Between October 2000 and February 2002 all men who underwent RRP were encouraged to complete the University of California-Los Angeles Prostate Cancer Index 3, 6, 12 and 24 months postoperatively. Beginning October 2002 a single question capturing the patient global self-assessment of continence status was added to the postoperative continence assessment. The study design was cross-sectional since only continence surveys submitted between October 2002 through February 2003 were evaluated. Sensitivity, specificity and kappa coefficient was determined for the relationship between the patient global assessment of continence vs the definition of continence based on pad requirement, problem due to incontinence and frequency of incontinence.

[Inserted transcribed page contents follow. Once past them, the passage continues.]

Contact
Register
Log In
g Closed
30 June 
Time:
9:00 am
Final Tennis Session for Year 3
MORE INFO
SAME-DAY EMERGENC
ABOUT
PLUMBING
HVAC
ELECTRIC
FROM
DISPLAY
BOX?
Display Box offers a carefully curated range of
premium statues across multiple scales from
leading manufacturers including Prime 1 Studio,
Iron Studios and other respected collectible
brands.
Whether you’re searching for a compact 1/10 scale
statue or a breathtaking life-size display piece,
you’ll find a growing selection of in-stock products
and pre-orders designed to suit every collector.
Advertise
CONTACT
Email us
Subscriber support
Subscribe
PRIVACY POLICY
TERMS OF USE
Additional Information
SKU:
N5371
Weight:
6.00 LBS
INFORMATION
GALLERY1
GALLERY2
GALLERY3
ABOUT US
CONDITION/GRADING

Continence progressively improved 3 to 24 months following RRP for all continence outcomes. At 24 months following RRP 97.1% of men considered themselves continent, while 97.1%, 94.1% and 97.1% were considered continent using continence definitions, including the requirement of no or 1 pad in a 24-hour interval, no or slight bother due to incontinence and total control or occasional dribbling, respectively. Our 3 definitions of continence derived from responses to the University of California-Los Angeles Prostate Cancer Index had excellent agreement with patient global self-assessment of continence (kappa coefficients between 0.76 and 0.83).

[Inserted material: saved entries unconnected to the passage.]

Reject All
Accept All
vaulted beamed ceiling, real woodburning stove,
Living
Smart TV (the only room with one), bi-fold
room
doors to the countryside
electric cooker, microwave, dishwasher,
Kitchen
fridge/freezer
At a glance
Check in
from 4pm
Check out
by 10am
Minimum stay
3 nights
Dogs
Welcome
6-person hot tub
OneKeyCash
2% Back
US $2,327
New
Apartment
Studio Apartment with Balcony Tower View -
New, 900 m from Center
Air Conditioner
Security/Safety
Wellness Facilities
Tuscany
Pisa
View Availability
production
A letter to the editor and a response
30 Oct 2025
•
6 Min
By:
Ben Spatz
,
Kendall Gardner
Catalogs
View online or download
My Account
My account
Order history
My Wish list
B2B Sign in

The majority of men achieve continence without invasive intervention following RRP. Final continence status should be ascertained at 24 months. The patient global assessment of continence provides face validity for other definitions of continence based on responses to validated self-administered questionnaires.
我们对耻骨后根治性前列腺切除术(RRP)后的控尿情况进行了全面的自我评估,并确定这种控尿的全面自我评估与常用的控尿定义之间的相关性。
在2000年10月至2002年2月期间,鼓励所有接受RRP的男性在术后3、6、12和24个月完成加利福尼亚大学洛杉矶分校前列腺癌指数调查。从2002年10月开始,术后控尿评估中增加了一个反映患者对控尿状态全面自我评估的单一问题。该研究设计为横断面研究,因为仅对2002年10月至2003年2月期间提交的控尿调查进行了评估。根据患者对控尿的全面评估与基于尿垫需求、尿失禁问题及尿失禁频率的控尿定义之间的关系,确定了敏感性、特异性和kappa系数。
RRP术后3至24个月,所有控尿结果的控尿情况均逐步改善。RRP术后24个月时,97.1%的男性认为自己控尿良好,而使用控尿定义(包括24小时内无需或仅需1片尿垫、尿失禁无或仅有轻微困扰、完全控制或偶尔滴沥)评估时,分别有97.1%、94.1%和97.1%的男性被认为控尿良好。我们从加利福尼亚大学洛杉矶分校前列腺癌指数的回答中得出的3种控尿定义与患者对控尿的全面自我评估具有极好的一致性(kappa系数在0.76至0.83之间)。
大多数男性在RRP术后无需侵入性干预即可实现控尿。应在术后24个月确定最终的控尿状态。患者对控尿的全面评估为基于有效自填问卷回答的其他控尿定义提供了表面效度。